■ **ACTIVITY**:
Retype the whole listing exactly. Leave out pictures.

■ **EXTRACTED MATERIAL**:
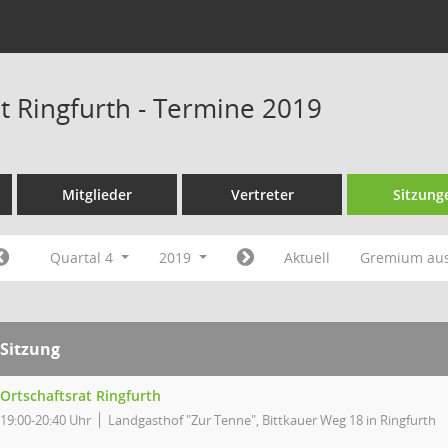
at Ringfurth - Termine 2019
Mitglieder
Vertreter
Sitzung
Quartal 4
2019
Aktuell
Gremium au
Sitzung
Ortschaftsrat Ringfurth
19:00-20:40 Uhr
Landgasthof "Zur Tenne", Bittkauer Weg 18 in Ringfurth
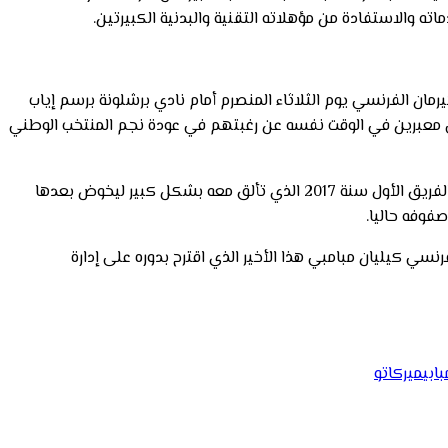
اته والاستفادة من مؤهلاته التقنية والبدنية الكبيرتين.
رمان الفرنسي يوم الثلاثاء المنصرم أمام نادي برشلونة برسم إياب
ماعي معبرين في الوقت نفسه عن رغبتهم في عودة نجم المنتخب الوطني
وفي المقابل، يعد اللاعب المغربي أشرف حكيمي منتوجا خالصا لنادي ريال مدريد الإسباني حيث لعب في جميع فئاته العمرية قبل أن يلتحق بالفريق الأول سنة 2017 الذي تألق معه بشكل كبير ليخوض بعدها
فوفه حاليا.
نسي كيليان مبامبي هذا الأخير الذي اقترح بدوره على إدارة
ابي
ميركاتو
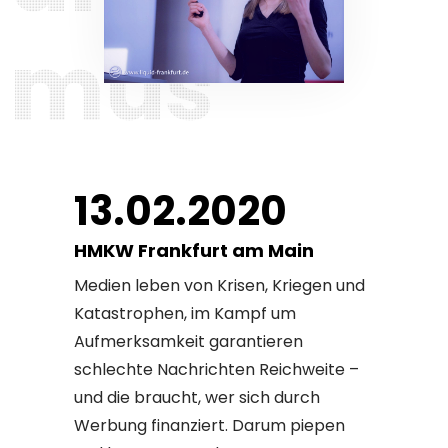
m
u
s
13.02.2020
HMKW Frankfurt am Main
Medien leben von Krisen, Kriegen und
Katastrophen, im Kampf um
Aufmerksamkeit garantieren
schlechte Nachrichten Reichweite –
und die braucht, wer sich durch
Werbung finanziert. Darum piepen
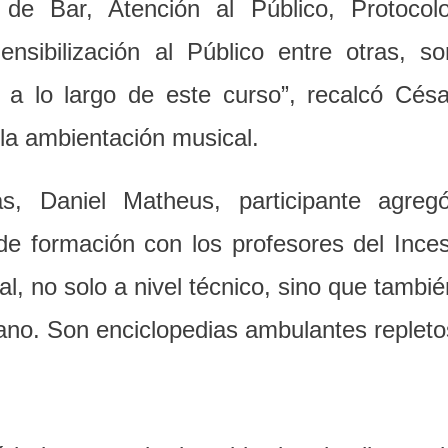
 de Bar, Atención al Público, Protocolo
sibilización al Público entre otras, so
 a lo largo de este curso”, recalcó Césa
 la ambientación musical.
 Daniel Matheus, participante agregó
e formación con los profesores del Inces
l, no solo a nivel técnico, sino que tambié
no. Son enciclopedias ambulantes repleto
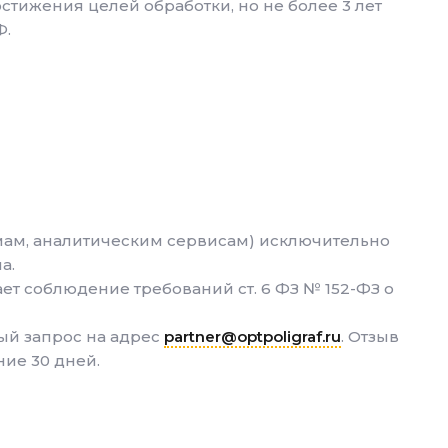
тижения целей обработки, но не более 3 лет
Ф.
мам, аналитическим сервисам) исключительно
а.
ет соблюдение требований ст. 6 ФЗ № 152-ФЗ о
ый запрос на адрес
partner@optpoligraf.ru
. Отзыв
ние 30 дней.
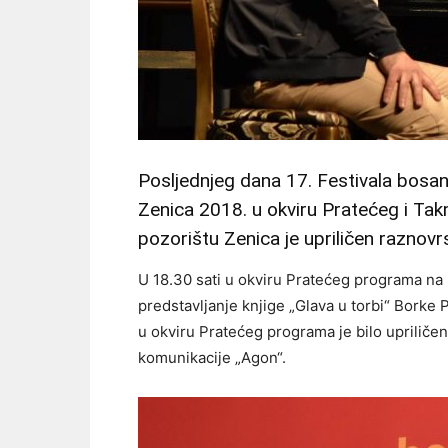
Posljednjeg dana 17. Festivala bos
Zenica 2018. u okviru Pratećeg i 
pozorištu Zenica je upriličen raznov
U 18.30 sati u okviru Pratećeg programa na M
predstavljanje knjige „Glava u torbi“ Borke P
u okviru Pratećeg programa je bilo upriliče
komunikacije „Agon“.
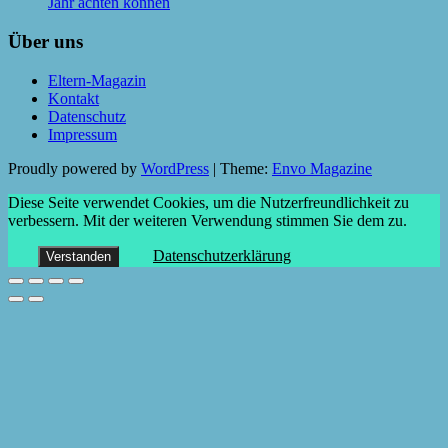
Jahr achten können
Über uns
Eltern-Magazin
Kontakt
Datenschutz
Impressum
Proudly powered by
WordPress
|
Theme:
Envo Magazine
Diese Seite verwendet Cookies, um die Nutzerfreundlichkeit zu
verbessern. Mit der weiteren Verwendung stimmen Sie dem zu.
Datenschutzerklärung
Verstanden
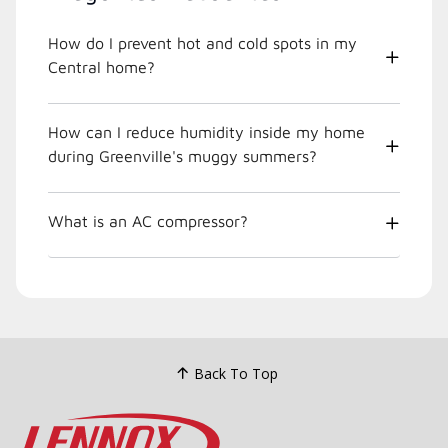
How do I prevent hot and cold spots in my
Central home?
How can I reduce humidity inside my home
during Greenville's muggy summers?
What is an AC compressor?
Back To Top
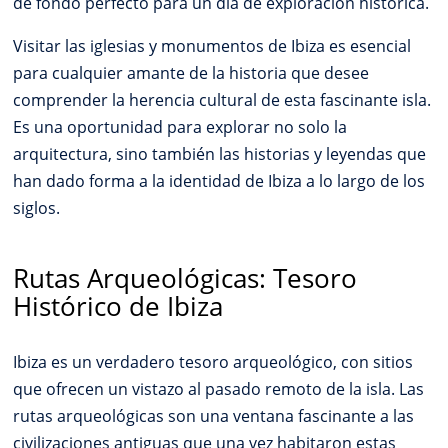
de fondo perfecto para un día de exploración histórica.
Visitar las iglesias y monumentos de Ibiza es esencial
para cualquier amante de la historia que desee
comprender la herencia cultural de esta fascinante isla.
Es una oportunidad para explorar no solo la
arquitectura, sino también las historias y leyendas que
han dado forma a la identidad de Ibiza a lo largo de los
siglos.
Rutas Arqueológicas: Tesoro
Histórico de Ibiza
Ibiza es un verdadero tesoro arqueológico, con sitios
que ofrecen un vistazo al pasado remoto de la isla. Las
rutas arqueológicas son una ventana fascinante a las
civilizaciones antiguas que una vez habitaron estas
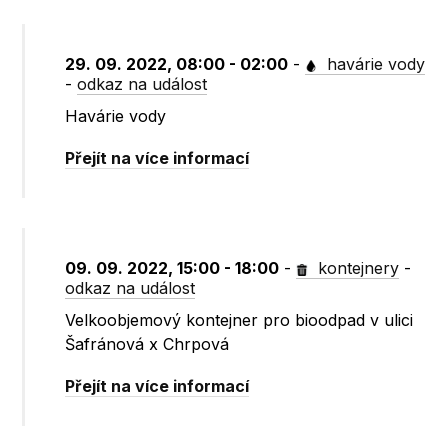
29. 09. 2022, 08:00 - 02:00
-
havárie vody
-
odkaz na událost
Havárie vody
Přejít na více informací
09. 09. 2022, 15:00 - 18:00
-
kontejnery
-
odkaz na událost
Velkoobjemový kontejner pro bioodpad v ulici
Šafránová x Chrpová
Přejít na více informací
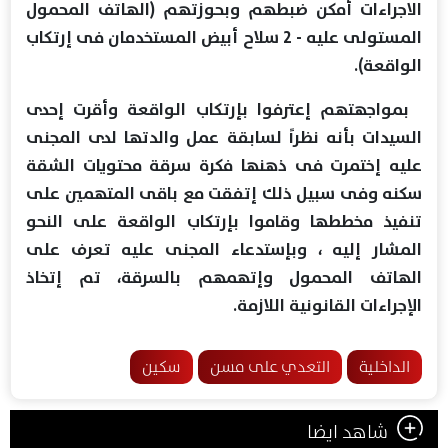
الاجراءات أمكن ضبطهم وبحوزتهم (الهاتف المحمول
المستولى عليه - 2 سلاح أبيض المستخدمان فى إرتكاب
الواقعة).
بمواجهتهم إعترفوا بإرتكاب الواقعة وأقرت إحدى
السيدات بأنه نظراً لسابقة عمل والدتها لدى المجنى
عليه إختمرت فى ذهنها فكرة سرقة محتويات الشقة
سكنه وفى سبيل ذلك إتفقت مع باقى المتهمين على
تنفيذ مخططها وقاموا بإرتكاب الواقعة على النحو
المشار إليه ، وبإستدعاء المجنى عليه تعرف على
الهاتف المحمول وإتهمهم بالسرقة، تم إتخاذ
الإجراءات القانونية اللازمة.
الداخلية
التعدي على مسن
سكين
شاهد ايضا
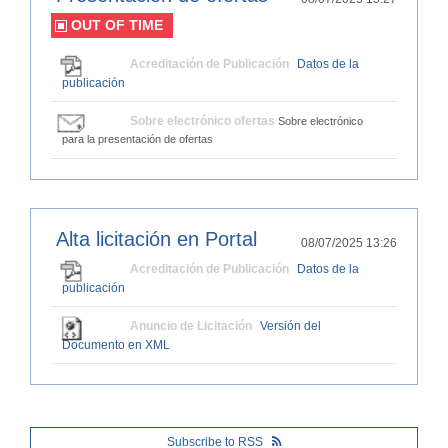
OUT OF TIME
Acreditación de Publicación
Datos de la
publicación
Sobre electrónico ofertas
Sobre electrónico
para la presentación de ofertas
Alta licitación en Portal
08/07/2025 13:26
Acreditación de Publicación
Datos de la
publicación
Anuncio de Licitación
Versión del
Documento en XML
Subscribe to RSS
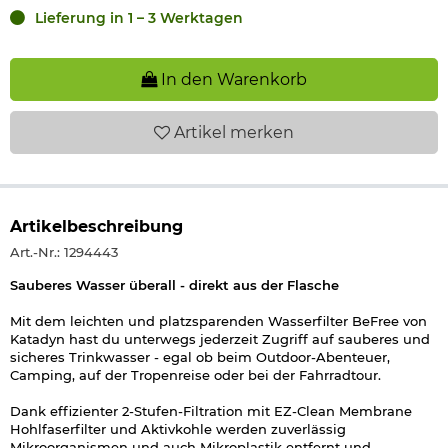
Lieferung in 1 – 3 Werktagen
In den Warenkorb
Artikel
merken
Artikelbeschreibung
Art.-Nr.: 1294443
Sauberes Wasser überall - direkt aus der Flasche
Mit dem leichten und platzsparenden Wasserfilter BeFree von
Katadyn hast du unterwegs jederzeit Zugriff auf sauberes und
sicheres Trinkwasser - egal ob beim Outdoor-Abenteuer,
Camping, auf der Tropenreise oder bei der Fahrradtour.
Dank effizienter 2-Stufen-Filtration mit EZ-Clean Membrane
Hohlfaserfilter und Aktivkohle werden zuverlässig
Mikroorganismen und auch Mikroplastik entfernt und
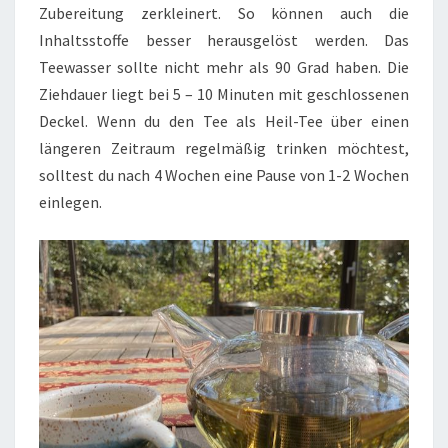
Zubereitung zerkleinert. So können auch die
Inhaltsstoffe besser herausgelöst werden. Das
Teewasser sollte nicht mehr als 90 Grad haben. Die
Ziehdauer liegt bei 5 – 10 Minuten mit geschlossenen
Deckel. Wenn du den Tee als Heil-Tee über einen
längeren Zeitraum regelmäßig trinken möchtest,
solltest du nach 4 Wochen eine Pause von 1-2 Wochen
einlegen.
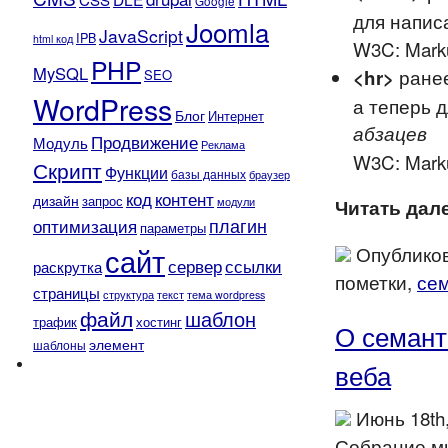
Google
для напи
Joomla
JavaScript
IPB
html код
W3C: Mark
PHP
MySQL
ранее
<hr>
SEO
WordPress
а теперь 
Блог
Интернет
абзацев
Продвижение
Модуль
Реклама
W3C: Mark
Скрипт
Функции
базы данных
браузер
контент
код
дизайн
запрос
модули
Читать дале
плагин
оптимизация
параметры
сайт
Опубликов
сервер
ссылки
раскрутка
пометки,
се
страницы
текст
структура
тема wordpress
файл
шаблон
трафик
хостинг
О семант
элемент
шаблоны
веба
Июнь 18th
Собрание мы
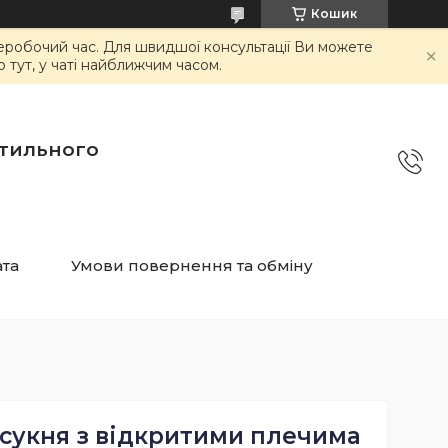
Кошик
неробочий час. Для швидшої консультації Ви можете
тут, у чаті найближчим часом.
стильного
ата
Умови повернення та обміну
 сукня з відкритими плечима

■ **OUTPUT BELOW**:
at Ringfurth - Termine 2019
Mitglieder
Vertreter
Sitzung
Quartal 4
2019
Aktuell
Gremium au
Sitzung
Ortschaftsrat Ringfurth
19:00-20:40 Uhr
Landgasthof "Zur Tenne", Bittkauer Weg 18 in Ringfurth
اته والاستفادة من مؤهلاته التقنية والبدنية الكبيرتين.
رمان الفرنسي يوم الثلاثاء المنصرم أمام نادي برشلونة برسم إياب
ماعي معبرين في الوقت نفسه عن رغبتهم في عودة نجم المنتخب الوطني
وفي المقابل، يعد اللاعب المغربي أشرف حكيمي منتوجا خالصا لنادي ريال مدريد الإسباني حيث لعب في جميع فئاته العمرية قبل أن يلتحق بالفريق الأول سنة 2017 الذي تألق معه بشكل كبير ليخوض بعدها
فوفه حاليا.
نسي كيليان مبامبي هذا الأخير الذي اقترح بدوره على إدارة
ابي
ميركاتو
m
u
s
13.02.2020
HMKW Frankfurt am Main
Medien leben von Krisen, Kriegen und
Katastrophen, im Kampf um
Aufmerksamkeit garantieren
schlechte Nachrichten Reichweite –
und die braucht, wer sich durch
Werbung finanziert. Darum piepen
 de Bar, Atención al Público, Protocolo
sibilización al Público entre otras, so
 a lo largo de este curso”, recalcó Césa
 la ambientación musical.
 Daniel Matheus, participante agregó
e formación con los profesores del Inces
l, no solo a nivel técnico, sino que tambié
no. Son enciclopedias ambulantes repleto
тижения целей обработки, но не более 3 лет
Ф.
мам, аналитическим сервисам) исключительно
а.
ет соблюдение требований ст. 6 ФЗ № 152-ФЗ о
ый запрос на адрес
partner@optpoligraf.ru
. Отзыв
ние 30 дней.
Posljednjeg dana 17. Festivala bos
Zenica 2018. u okviru Pratećeg i 
pozorištu Zenica je upriličen raznov
U 18.30 sati u okviru Pratećeg programa na M
predstavljanje knjige „Glava u torbi“ Borke P
u okviru Pratećeg programa je bilo upriliče
komunikacije „Agon“.
Jahr achten können
Über uns
Eltern-Magazin
Kontakt
Datenschutz
Impressum
Proudly powered by
WordPress
|
Theme:
Envo Magazine
Diese Seite verwendet Cookies, um die Nutzerfreundlichkeit zu
verbessern. Mit der weiteren Verwendung stimmen Sie dem zu.
Datenschutzerklärung
Verstanden
How do I prevent hot and cold spots in my
Central home?
How can I reduce humidity inside my home
during Greenville's muggy summers?
What is an AC compressor?
Back To Top
de fondo perfecto para un día de exploración histórica.
Visitar las iglesias y monumentos de Ibiza es esencial
para cualquier amante de la historia que desee
comprender la herencia cultural de esta fascinante isla.
Es una oportunidad para explorar no solo la
arquitectura, sino también las historias y leyendas que
han dado forma a la identidad de Ibiza a lo largo de los
siglos.
Rutas Arqueológicas: Tesoro
Histórico de Ibiza
Ibiza es un verdadero tesoro arqueológico, con sitios
que ofrecen un vistazo al pasado remoto de la isla. Las
rutas arqueológicas son una ventana fascinante a las
civilizaciones antiguas que una vez habitaron estas
29. 09. 2022, 08:00 - 02:00
-
havárie vody
-
odkaz na událost
Havárie vody
Přejít na více informací
09. 09. 2022, 15:00 - 18:00
-
kontejnery
-
odkaz na událost
Velkoobjemový kontejner pro bioodpad v ulici
Šafránová x Chrpová
Přejít na více informací
الاجراءات أمكن ضبطهم وبحوزتهم (الهاتف المحمول
المستولى عليه - 2 سلاح أبيض المستخدمان فى إرتكاب
الواقعة).
بمواجهتهم إعترفوا بإرتكاب الواقعة وأقرت إحدى
السيدات بأنه نظراً لسابقة عمل والدتها لدى المجنى
عليه إختمرت فى ذهنها فكرة سرقة محتويات الشقة
سكنه وفى سبيل ذلك إتفقت مع باقى المتهمين على
تنفيذ مخططها وقاموا بإرتكاب الواقعة على النحو
المشار إليه ، وبإستدعاء المجنى عليه تعرف على
الهاتف المحمول وإتهمهم بالسرقة، تم إتخاذ
الإجراءات القانونية اللازمة.
الداخلية
التعدي على مسن
سكين
شاهد ايضا
OUT OF TIME
Acreditación de Publicación
Datos de la
publicación
Sobre electrónico ofertas
Sobre electrónico
para la presentación de ofertas
Alta licitación en Portal
08/07/2025 13:26
Acreditación de Publicación
Datos de la
publicación
Anuncio de Licitación
Versión del
Documento en XML
Subscribe to RSS
Lieferung in 1 – 3 Werktagen
In den Warenkorb
Artikel
merken
Artikelbeschreibung
Art.-Nr.: 1294443
Sauberes Wasser überall - direkt aus der Flasche
Mit dem leichten und platzsparenden Wasserfilter BeFree von
Katadyn hast du unterwegs jederzeit Zugriff auf sauberes und
sicheres Trinkwasser - egal ob beim Outdoor-Abenteuer,
Camping, auf der Tropenreise oder bei der Fahrradtour.
Dank effizienter 2-Stufen-Filtration mit EZ-Clean Membrane
Hohlfaserfilter und Aktivkohle werden zuverlässig
Mikroorganismen und auch Mikroplastik entfernt und
Zubereitung zerkleinert. So können auch die
Inhaltsstoffe besser herausgelöst werden. Das
Teewasser sollte nicht mehr als 90 Grad haben. Die
Ziehdauer liegt bei 5 – 10 Minuten mit geschlossenen
Deckel. Wenn du den Tee als Heil-Tee über einen
längeren Zeitraum regelmäßig trinken möchtest,
solltest du nach 4 Wochen eine Pause von 1-2 Wochen
einlegen.
Google
для напи
Joomla
JavaScript
IPB
html код
W3C: Mark
PHP
MySQL
ранее
<hr>
SEO
WordPress
а теперь 
Блог
Интернет
абзацев
Продвижение
Модуль
Реклама
W3C: Mark
Скрипт
Функции
базы данных
браузер
контент
код
дизайн
запрос
модули
Читать дале
плагин
оптимизация
параметры
сайт
Опубликов
сервер
ссылки
раскрутка
пометки,
се
страницы
текст
структура
тема wordpress
файл
шаблон
трафик
хостинг
О семант
элемент
шаблоны
веба
Июнь 18th
Собрание мы
Кошик
неробочий час. Для швидшої консультації Ви можете
тут, у чаті найближчим часом.
стильного
ата
Умови повернення та обміну
 сукня з відкритими плечима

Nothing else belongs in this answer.